The Lilac Fairy Book






Little Lasse

There was once a little boy whose name was Lars, and because he was so little he was called Little Lasse; he was a brave little man, for he sailed round the world in a pea-shell boat.

It was summer time, when the pea shells grew long and green in the garden. Little Lasse crept into the pea bed where the pea stalks rose high above his cap, and he picked seventeen large shells, the longest and straightest he could find.

Little Lasse thought, perhaps, that no one saw him; but that was foolish, for God sees everywhere.

Then the gardener came with his gun over his shoulder, and he heard something rustling in the pea bed.

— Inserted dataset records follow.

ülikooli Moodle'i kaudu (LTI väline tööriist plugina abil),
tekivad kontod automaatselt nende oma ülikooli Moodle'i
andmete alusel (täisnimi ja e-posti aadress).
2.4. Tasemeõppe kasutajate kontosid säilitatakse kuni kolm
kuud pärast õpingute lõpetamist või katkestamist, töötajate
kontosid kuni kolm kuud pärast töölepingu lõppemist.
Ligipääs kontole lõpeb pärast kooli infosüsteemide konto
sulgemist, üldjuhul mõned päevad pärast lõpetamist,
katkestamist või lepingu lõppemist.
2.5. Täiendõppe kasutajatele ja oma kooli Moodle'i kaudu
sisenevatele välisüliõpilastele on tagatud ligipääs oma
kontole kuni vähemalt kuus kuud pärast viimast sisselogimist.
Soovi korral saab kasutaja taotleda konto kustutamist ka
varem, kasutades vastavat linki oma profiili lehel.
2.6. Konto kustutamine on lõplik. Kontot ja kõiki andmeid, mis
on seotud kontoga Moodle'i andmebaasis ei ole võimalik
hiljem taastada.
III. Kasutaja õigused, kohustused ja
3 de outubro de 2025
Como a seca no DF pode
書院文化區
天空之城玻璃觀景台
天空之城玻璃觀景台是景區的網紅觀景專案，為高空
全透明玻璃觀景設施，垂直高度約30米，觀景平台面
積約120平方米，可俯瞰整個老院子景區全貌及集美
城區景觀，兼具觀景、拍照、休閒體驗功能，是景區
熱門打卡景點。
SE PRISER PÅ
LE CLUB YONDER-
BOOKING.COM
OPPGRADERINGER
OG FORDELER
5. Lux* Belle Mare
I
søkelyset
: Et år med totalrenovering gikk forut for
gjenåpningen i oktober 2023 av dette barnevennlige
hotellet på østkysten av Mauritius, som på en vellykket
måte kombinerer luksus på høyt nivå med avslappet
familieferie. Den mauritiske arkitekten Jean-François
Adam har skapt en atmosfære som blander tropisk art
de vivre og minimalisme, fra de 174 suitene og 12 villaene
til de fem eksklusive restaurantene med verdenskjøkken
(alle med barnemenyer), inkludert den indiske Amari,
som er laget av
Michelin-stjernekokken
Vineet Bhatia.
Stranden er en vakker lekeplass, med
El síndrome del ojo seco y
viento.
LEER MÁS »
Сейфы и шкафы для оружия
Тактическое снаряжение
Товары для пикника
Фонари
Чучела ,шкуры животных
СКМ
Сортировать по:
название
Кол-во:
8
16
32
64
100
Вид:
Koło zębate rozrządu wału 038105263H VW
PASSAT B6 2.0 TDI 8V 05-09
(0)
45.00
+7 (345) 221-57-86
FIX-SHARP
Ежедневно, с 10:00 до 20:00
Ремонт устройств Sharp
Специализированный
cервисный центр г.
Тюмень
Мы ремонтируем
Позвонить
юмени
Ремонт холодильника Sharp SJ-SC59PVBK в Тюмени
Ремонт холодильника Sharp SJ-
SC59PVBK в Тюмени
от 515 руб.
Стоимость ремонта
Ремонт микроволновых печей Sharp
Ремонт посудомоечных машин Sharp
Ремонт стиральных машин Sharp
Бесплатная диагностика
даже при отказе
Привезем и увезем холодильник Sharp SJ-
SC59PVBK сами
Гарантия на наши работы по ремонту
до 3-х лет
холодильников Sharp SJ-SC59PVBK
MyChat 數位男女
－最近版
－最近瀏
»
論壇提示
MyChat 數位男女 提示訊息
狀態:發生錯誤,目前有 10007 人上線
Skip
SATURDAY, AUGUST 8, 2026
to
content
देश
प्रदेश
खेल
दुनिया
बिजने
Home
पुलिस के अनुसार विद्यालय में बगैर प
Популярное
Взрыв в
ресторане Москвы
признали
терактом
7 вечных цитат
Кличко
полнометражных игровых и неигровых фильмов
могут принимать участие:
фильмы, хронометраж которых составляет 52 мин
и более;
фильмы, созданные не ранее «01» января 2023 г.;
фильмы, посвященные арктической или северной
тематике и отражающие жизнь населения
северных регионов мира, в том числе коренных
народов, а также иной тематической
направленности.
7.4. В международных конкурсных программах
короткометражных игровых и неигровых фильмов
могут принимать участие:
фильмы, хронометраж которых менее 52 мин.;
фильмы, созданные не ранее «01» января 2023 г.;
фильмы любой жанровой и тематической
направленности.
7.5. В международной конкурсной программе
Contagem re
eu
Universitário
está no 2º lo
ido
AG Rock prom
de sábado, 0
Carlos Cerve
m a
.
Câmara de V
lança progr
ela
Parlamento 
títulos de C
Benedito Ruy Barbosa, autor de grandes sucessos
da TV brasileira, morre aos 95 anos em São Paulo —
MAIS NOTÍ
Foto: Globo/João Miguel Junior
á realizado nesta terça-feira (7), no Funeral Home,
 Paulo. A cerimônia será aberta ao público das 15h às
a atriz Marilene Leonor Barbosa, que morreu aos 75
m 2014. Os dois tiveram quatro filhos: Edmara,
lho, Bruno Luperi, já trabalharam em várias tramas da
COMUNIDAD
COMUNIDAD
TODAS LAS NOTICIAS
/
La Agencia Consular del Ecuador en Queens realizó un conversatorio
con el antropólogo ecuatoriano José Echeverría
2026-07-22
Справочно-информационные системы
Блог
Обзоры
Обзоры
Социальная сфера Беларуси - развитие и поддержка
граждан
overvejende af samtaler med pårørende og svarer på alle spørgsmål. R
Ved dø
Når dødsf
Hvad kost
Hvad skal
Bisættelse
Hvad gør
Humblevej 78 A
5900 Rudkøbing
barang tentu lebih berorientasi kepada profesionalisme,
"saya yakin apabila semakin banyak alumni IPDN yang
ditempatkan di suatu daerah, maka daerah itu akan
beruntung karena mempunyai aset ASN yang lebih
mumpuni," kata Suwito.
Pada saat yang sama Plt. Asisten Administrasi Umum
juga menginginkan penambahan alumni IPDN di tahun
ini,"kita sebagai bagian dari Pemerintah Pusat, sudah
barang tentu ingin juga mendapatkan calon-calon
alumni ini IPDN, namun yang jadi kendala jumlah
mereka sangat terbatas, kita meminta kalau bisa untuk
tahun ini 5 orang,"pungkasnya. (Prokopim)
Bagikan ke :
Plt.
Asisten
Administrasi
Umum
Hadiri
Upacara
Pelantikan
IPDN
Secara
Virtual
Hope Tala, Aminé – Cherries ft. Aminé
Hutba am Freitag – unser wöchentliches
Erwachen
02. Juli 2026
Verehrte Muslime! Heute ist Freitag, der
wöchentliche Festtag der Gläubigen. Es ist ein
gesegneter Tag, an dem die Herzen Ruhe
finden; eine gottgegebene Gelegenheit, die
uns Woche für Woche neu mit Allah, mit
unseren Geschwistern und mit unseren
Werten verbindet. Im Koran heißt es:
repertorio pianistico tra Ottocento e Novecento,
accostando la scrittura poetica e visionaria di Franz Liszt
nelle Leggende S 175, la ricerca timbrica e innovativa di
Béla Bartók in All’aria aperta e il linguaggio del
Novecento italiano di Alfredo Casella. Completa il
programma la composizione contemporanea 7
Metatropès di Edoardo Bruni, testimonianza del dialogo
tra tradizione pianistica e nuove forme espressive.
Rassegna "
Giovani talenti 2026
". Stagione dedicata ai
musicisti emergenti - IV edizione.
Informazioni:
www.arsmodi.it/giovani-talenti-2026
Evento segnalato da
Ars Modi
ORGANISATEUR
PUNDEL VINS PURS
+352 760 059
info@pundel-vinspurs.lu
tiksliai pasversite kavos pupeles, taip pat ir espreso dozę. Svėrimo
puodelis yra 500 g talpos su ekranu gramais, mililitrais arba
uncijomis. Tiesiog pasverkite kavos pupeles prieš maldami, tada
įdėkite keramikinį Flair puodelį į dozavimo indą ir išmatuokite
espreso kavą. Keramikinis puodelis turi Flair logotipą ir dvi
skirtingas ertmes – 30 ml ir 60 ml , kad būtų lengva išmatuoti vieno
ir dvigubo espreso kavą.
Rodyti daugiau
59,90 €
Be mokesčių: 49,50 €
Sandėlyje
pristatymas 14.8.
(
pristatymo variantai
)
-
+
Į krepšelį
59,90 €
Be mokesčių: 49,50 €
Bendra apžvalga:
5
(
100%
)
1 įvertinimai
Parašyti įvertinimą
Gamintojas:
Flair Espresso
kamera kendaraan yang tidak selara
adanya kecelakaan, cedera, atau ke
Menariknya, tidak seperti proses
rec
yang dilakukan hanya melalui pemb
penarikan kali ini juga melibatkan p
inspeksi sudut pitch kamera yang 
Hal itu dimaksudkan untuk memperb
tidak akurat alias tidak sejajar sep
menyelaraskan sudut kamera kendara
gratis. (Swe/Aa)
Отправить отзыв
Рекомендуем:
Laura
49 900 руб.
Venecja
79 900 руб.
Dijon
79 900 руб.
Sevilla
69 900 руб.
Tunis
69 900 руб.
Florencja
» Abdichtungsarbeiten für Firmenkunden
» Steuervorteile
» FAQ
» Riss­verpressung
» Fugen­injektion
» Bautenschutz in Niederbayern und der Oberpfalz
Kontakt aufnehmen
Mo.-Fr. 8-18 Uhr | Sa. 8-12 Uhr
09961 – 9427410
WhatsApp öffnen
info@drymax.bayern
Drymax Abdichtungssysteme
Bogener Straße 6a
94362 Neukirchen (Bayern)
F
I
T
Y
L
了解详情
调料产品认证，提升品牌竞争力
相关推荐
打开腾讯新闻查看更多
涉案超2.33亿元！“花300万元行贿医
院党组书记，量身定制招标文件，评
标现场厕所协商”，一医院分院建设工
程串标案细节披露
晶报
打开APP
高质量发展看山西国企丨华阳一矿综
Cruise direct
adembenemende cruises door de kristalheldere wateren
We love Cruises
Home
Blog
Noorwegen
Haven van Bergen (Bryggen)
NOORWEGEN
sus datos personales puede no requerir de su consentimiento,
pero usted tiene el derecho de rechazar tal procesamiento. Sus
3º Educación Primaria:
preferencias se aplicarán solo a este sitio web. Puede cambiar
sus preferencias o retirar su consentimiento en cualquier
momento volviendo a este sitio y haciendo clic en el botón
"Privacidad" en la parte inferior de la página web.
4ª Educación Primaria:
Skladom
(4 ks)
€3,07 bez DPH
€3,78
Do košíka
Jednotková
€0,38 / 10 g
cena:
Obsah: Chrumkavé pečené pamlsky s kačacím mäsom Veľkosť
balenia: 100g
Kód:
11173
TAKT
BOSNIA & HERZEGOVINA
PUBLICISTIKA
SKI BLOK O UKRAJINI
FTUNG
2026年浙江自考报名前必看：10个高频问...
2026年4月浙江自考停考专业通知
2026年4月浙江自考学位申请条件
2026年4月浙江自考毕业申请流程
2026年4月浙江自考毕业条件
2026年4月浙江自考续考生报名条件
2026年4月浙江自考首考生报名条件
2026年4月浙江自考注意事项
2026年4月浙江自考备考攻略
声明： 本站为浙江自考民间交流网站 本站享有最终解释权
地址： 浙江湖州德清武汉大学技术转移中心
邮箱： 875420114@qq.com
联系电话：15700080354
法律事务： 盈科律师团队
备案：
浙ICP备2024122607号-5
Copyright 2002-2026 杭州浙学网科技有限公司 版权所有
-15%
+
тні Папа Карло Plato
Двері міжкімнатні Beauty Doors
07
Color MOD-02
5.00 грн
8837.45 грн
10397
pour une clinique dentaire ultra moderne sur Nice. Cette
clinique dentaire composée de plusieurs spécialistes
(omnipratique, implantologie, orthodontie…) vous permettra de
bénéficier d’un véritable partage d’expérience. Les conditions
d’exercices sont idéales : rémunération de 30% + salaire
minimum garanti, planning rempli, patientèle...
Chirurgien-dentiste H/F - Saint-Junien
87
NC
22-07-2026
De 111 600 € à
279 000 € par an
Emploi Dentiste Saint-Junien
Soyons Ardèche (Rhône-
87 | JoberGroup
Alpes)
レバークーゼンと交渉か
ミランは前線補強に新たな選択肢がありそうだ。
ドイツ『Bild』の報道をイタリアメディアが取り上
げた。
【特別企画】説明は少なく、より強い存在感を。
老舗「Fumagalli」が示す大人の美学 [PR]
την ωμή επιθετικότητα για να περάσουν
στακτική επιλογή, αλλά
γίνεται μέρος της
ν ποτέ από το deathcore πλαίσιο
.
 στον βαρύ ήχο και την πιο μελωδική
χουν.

‘I think that must be a sparrow,’ he said. ‘Ras! Ras!’ but no sparrows flew out, for Little Lasse had no wings, only two small legs. ‘Wait! I will load my gun and shoot the sparrows,’ said the gardener.

Then Little Lasse was frightened, and crept out on to the path.

‘Forgive me, dear gardener!’ he said. ‘I wanted to get some fine boats.’

‘Well, I will this time,’ said the gardener. ‘But another time Little Lasse must ask leave to go and look for boats in the pea bed.’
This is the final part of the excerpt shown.